(Items from a dataset)
---------------
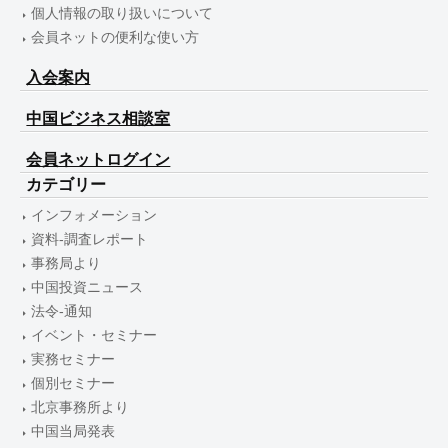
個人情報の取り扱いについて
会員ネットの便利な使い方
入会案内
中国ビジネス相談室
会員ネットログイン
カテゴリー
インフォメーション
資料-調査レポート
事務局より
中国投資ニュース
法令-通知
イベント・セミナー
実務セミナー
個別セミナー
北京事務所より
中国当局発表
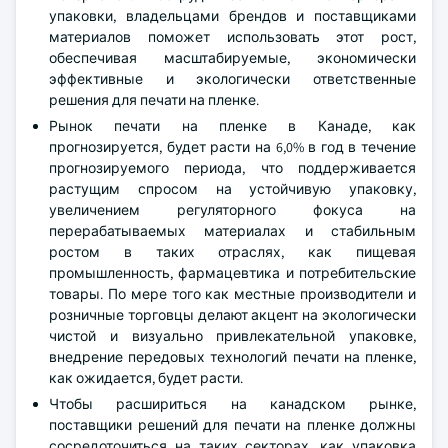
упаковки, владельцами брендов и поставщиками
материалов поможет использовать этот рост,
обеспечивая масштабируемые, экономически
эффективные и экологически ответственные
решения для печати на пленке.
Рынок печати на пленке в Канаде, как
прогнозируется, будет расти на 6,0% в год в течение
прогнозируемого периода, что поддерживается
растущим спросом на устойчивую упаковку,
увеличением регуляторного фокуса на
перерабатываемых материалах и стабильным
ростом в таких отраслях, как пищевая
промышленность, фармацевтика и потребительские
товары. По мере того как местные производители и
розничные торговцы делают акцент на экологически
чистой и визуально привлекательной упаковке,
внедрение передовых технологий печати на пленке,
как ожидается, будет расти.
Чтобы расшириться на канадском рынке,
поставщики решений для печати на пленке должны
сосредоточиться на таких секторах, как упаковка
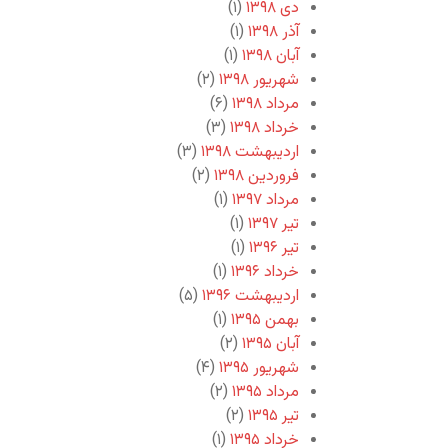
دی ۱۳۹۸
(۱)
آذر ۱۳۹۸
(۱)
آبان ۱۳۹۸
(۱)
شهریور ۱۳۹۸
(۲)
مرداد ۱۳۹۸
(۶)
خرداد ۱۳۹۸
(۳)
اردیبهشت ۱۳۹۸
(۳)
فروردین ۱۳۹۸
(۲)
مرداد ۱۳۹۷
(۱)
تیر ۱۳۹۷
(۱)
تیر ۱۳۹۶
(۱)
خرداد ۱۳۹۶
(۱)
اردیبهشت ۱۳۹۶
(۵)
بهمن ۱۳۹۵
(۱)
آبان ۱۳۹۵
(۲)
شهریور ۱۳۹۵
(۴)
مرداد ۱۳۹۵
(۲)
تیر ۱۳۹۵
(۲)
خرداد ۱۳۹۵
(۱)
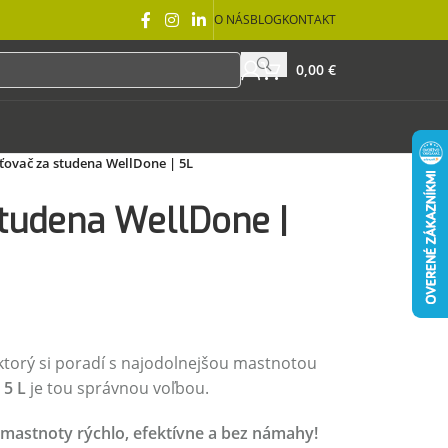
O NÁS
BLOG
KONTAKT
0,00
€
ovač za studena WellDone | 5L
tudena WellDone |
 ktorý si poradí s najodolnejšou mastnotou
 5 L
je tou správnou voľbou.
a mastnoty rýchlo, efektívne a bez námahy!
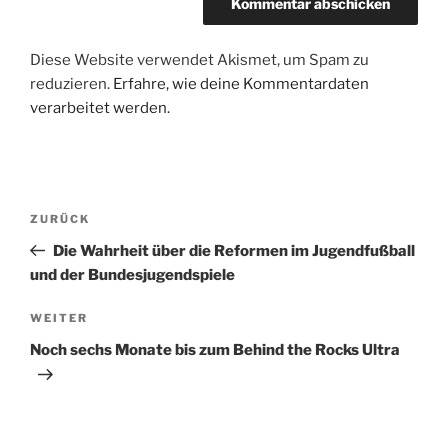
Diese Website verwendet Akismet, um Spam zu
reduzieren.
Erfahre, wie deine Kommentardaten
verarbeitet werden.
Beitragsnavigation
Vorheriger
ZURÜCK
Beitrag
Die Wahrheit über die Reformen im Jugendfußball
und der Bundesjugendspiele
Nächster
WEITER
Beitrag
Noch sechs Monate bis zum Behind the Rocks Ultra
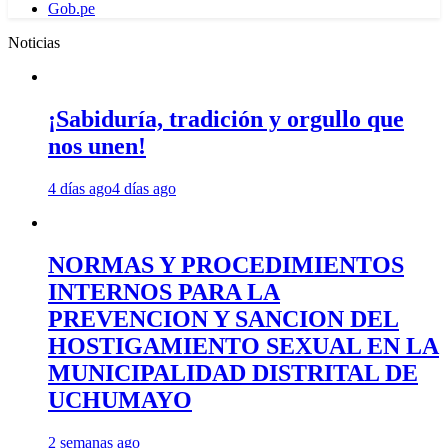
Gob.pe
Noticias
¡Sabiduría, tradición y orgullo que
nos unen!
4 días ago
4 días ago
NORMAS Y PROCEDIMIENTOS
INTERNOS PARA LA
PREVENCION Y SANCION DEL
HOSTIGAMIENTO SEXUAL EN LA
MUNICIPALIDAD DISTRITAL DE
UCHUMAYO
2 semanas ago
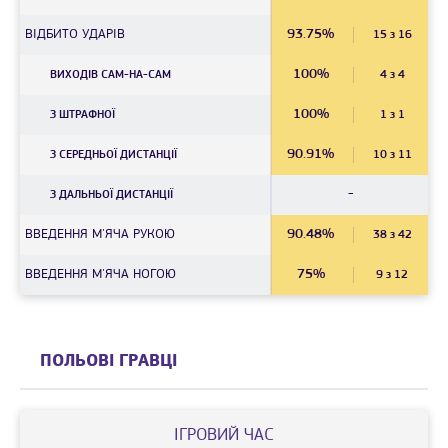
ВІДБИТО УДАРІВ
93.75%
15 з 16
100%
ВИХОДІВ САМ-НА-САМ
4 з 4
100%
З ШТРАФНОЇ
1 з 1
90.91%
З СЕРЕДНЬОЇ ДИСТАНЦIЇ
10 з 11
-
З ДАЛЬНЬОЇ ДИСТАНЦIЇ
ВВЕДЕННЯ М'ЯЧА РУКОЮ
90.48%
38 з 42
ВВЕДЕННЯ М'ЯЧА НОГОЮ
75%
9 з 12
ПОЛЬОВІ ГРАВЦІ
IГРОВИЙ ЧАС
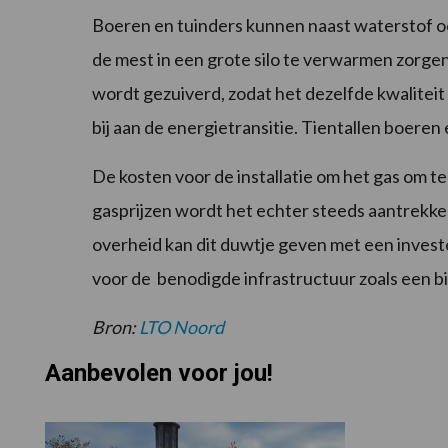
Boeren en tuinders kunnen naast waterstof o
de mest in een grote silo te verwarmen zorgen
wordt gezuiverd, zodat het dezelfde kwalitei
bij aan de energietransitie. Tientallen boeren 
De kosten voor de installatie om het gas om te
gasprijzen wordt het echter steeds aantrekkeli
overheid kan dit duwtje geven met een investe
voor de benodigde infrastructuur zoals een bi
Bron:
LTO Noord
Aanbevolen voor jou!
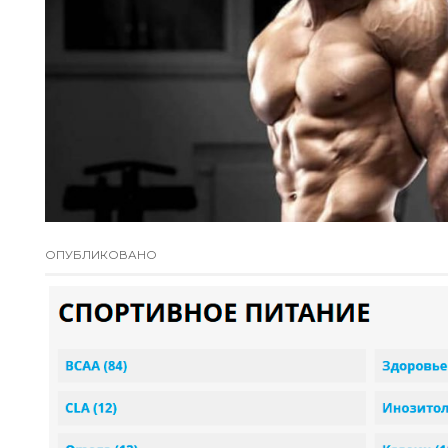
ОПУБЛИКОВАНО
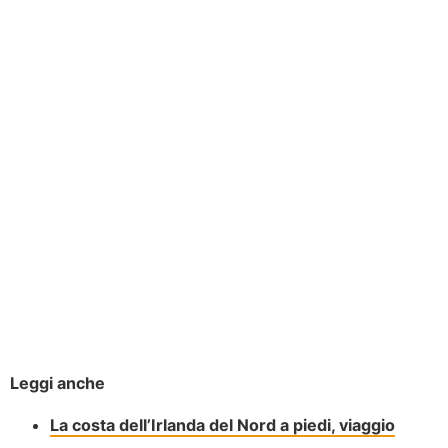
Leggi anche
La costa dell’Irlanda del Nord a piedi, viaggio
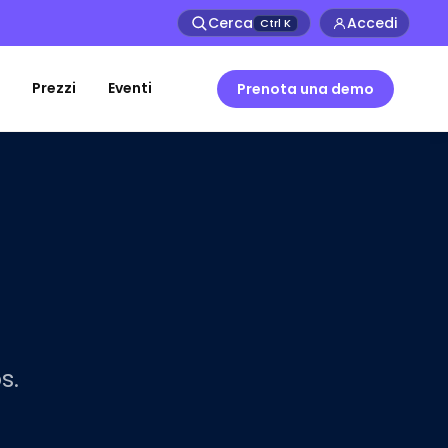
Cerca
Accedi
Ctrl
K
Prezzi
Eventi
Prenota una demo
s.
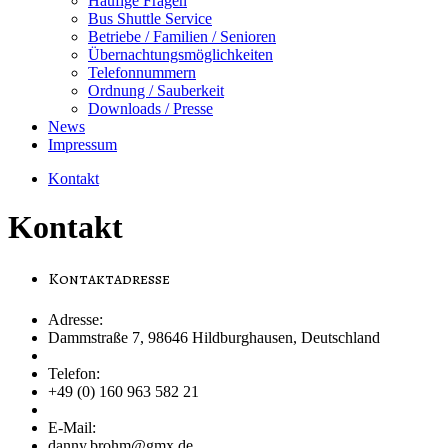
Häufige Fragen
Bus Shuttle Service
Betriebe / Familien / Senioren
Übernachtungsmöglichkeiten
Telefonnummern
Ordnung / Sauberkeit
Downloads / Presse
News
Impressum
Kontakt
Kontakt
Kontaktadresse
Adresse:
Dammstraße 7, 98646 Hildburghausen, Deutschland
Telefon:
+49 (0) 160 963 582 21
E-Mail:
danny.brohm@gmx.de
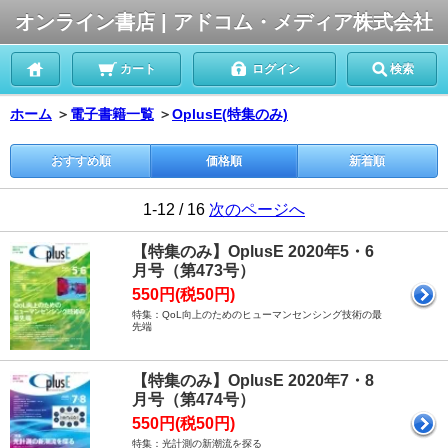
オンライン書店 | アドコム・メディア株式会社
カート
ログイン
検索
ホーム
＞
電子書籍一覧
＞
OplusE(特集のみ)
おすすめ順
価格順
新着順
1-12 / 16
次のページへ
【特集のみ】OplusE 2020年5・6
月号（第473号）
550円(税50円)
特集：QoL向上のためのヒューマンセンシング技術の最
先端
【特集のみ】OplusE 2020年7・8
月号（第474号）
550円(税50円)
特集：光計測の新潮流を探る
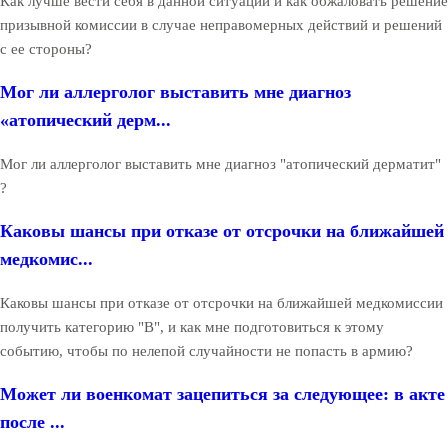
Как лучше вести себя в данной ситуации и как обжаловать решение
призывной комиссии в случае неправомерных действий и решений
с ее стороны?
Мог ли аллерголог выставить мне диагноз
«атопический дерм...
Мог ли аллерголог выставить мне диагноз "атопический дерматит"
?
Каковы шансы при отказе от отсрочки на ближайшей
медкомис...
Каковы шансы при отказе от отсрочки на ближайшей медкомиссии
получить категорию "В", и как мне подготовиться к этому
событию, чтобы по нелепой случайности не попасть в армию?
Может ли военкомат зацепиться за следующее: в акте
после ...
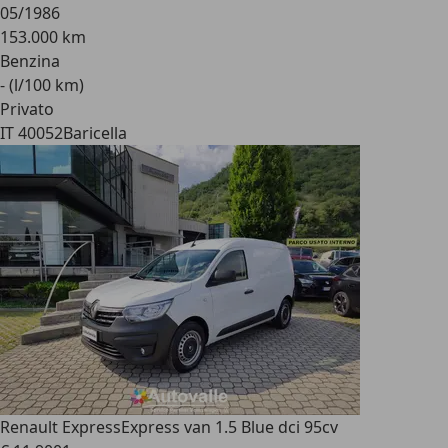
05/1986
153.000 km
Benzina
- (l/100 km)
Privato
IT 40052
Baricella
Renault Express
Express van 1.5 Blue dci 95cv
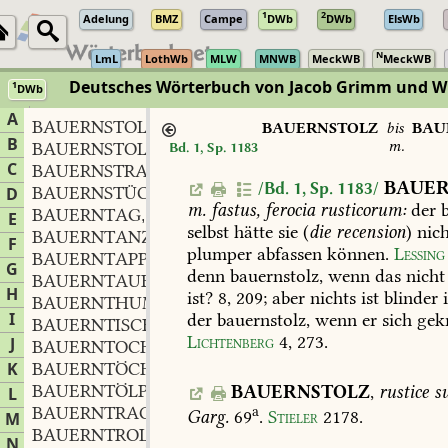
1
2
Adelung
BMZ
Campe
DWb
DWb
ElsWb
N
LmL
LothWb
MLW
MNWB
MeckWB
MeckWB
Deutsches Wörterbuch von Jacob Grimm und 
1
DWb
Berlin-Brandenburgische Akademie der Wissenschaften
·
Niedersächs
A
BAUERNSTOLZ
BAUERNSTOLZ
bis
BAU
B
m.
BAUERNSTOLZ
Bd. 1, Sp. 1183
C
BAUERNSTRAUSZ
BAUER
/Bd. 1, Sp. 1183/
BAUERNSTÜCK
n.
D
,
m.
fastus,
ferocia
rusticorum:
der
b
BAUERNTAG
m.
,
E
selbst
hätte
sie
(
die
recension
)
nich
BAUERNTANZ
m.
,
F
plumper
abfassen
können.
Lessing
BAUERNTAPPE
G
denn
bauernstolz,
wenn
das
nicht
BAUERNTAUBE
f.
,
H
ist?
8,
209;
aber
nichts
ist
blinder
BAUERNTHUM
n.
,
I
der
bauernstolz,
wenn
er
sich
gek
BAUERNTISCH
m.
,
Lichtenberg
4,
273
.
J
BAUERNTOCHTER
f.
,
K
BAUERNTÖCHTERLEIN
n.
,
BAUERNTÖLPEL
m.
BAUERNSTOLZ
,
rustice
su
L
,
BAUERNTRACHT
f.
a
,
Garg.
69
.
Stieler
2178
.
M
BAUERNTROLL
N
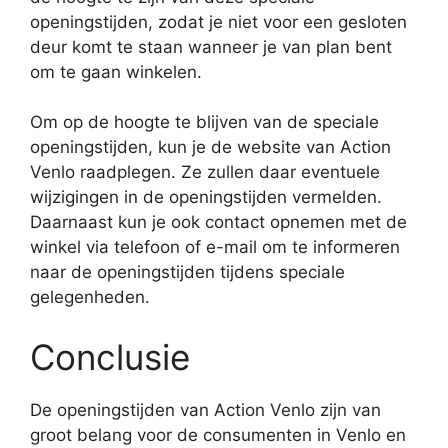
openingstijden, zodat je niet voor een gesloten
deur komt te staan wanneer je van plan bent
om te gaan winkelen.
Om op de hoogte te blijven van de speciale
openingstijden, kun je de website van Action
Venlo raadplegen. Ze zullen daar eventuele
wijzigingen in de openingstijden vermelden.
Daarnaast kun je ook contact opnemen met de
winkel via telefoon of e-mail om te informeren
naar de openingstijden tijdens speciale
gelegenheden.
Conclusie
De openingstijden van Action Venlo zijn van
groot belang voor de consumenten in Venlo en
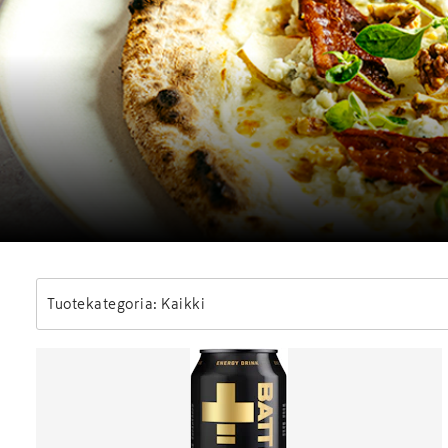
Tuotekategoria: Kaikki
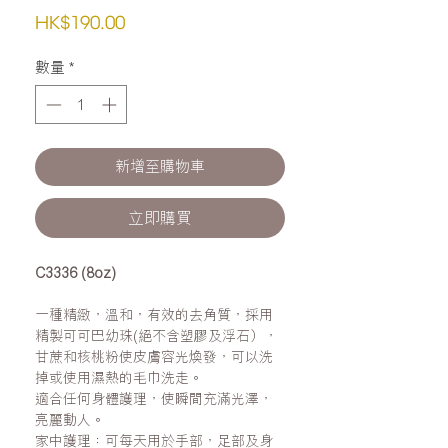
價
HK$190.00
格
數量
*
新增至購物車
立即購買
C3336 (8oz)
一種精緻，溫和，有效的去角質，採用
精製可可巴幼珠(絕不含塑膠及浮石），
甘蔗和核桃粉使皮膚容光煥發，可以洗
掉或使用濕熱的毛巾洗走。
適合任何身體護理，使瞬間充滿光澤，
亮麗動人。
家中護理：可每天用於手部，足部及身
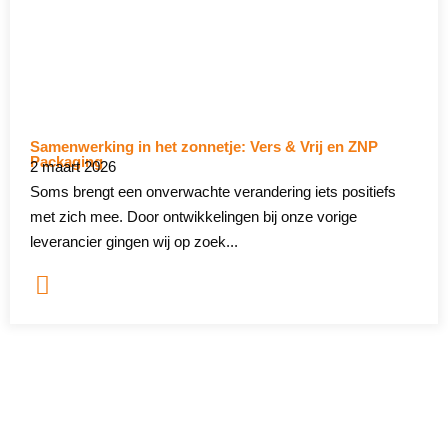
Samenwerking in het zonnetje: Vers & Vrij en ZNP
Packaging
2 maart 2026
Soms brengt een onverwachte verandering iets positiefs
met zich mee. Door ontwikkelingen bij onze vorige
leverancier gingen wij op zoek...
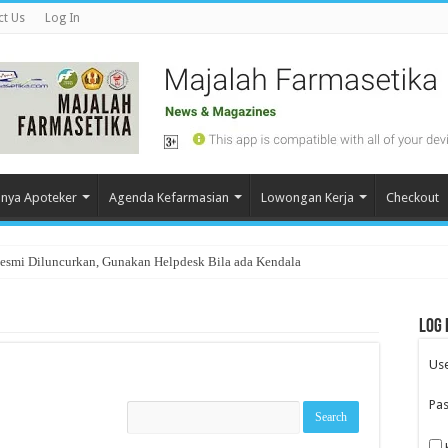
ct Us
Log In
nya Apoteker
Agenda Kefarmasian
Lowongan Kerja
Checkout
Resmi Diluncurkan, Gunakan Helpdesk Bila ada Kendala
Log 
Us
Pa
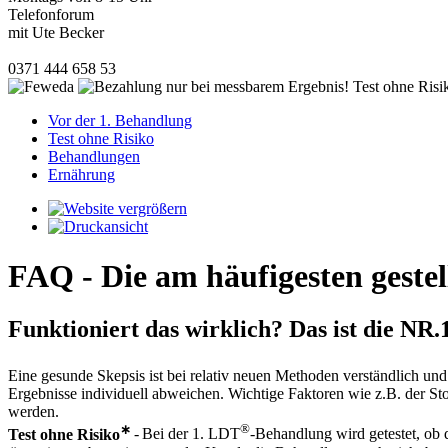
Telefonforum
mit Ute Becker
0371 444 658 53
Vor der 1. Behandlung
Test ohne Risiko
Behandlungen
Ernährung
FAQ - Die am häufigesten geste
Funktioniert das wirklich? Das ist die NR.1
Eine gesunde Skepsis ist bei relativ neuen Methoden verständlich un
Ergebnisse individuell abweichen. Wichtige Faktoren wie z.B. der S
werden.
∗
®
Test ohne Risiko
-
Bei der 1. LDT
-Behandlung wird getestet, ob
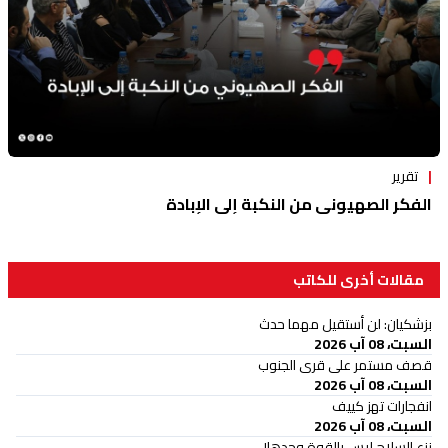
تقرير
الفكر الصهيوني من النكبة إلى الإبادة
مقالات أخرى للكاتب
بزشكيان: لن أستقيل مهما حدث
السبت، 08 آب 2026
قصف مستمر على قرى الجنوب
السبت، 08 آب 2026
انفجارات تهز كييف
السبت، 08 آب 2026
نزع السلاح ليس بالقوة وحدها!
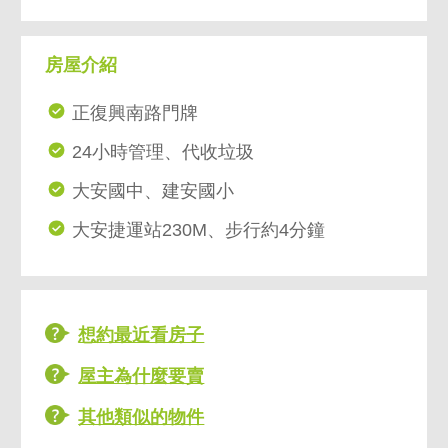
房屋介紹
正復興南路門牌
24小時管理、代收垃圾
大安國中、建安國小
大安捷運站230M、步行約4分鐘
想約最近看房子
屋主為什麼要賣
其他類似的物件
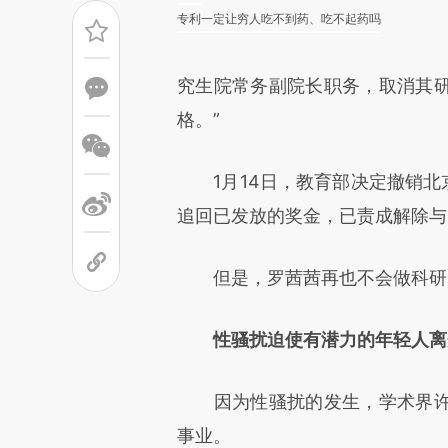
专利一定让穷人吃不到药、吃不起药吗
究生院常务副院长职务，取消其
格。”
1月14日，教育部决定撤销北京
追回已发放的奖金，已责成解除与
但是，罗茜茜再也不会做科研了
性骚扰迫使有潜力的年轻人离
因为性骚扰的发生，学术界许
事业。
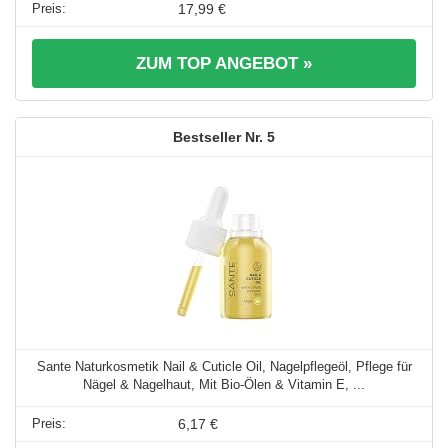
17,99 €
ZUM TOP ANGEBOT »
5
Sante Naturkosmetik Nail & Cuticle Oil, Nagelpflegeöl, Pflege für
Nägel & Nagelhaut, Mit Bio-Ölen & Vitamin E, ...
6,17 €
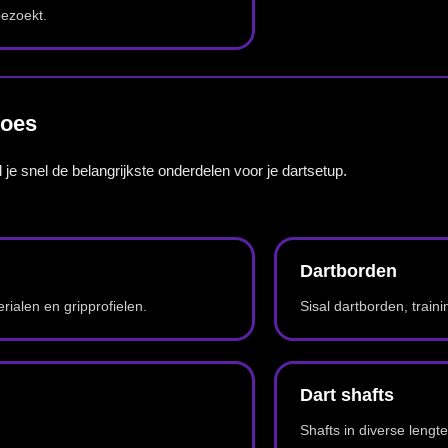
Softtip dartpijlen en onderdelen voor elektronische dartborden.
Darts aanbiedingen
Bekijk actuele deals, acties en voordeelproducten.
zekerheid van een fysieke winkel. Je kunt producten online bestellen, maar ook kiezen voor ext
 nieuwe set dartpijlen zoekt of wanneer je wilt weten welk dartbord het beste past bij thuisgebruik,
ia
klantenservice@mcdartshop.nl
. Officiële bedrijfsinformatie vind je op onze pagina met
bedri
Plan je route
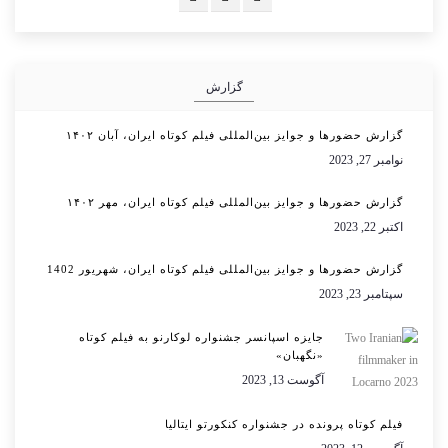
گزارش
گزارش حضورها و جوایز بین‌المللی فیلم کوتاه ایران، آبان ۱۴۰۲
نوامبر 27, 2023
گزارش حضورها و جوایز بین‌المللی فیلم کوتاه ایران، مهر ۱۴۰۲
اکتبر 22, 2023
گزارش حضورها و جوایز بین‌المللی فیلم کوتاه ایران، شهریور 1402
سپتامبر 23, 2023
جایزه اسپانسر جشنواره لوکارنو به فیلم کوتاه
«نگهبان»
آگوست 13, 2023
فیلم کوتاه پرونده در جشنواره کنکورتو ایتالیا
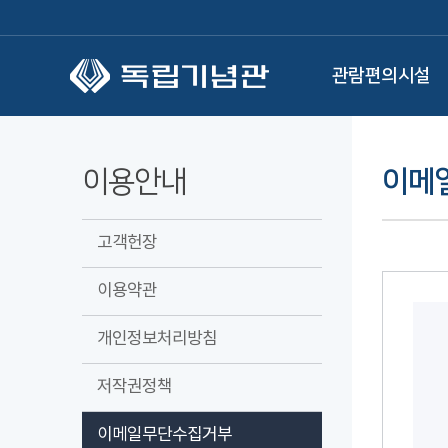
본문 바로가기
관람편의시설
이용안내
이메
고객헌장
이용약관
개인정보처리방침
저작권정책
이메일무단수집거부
---------------
• _Aim of the exercise_:
Retype each line of the data exactly, beginning with the first; include the line containing "Рынок печати на пленке в Канаде, как" and stop there, skipping every picture.

• _Response_:
個人情報の取り扱いについて
会員ネットの便利な使い方
入会案内
中国ビジネス相談室
会員ネットログイン
カテゴリー
インフォメーション
資料-調査レポート
事務局より
中国投資ニュース
法令-通知
イベント・セミナー
実務セミナー
個別セミナー
北京事務所より
中国当局発表
упаковки, владельцами брендов и поставщиками
материалов поможет использовать этот рост,
обеспечивая масштабируемые, экономически
эффективные и экологически ответственные
решения для печати на пленке.
Рынок печати на пленке в Канаде, как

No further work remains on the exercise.